__GOAL OF THE EXERCISE__
Return the lines below exactly, starting with the line that contains "для відображення накопичувальної знижки" and stopping after the last line.

GIVEN INFORMATION Start Marker

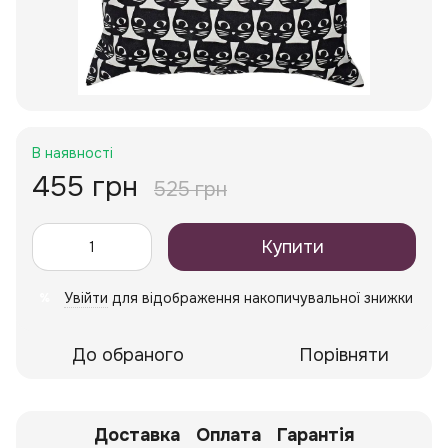
В наявності
455 грн
525 грн
Купити
Увійти
для відображення накопичувальної знижки
%
До обраного
Порівняти
Доставка
Оплата
Гарантія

GIVEN INFORMATION End Marker

__EXERCISE ANSWER__
для відображення накопичувальної знижки
%
До обраного
Порівняти
Доставка
Оплата
Гарантія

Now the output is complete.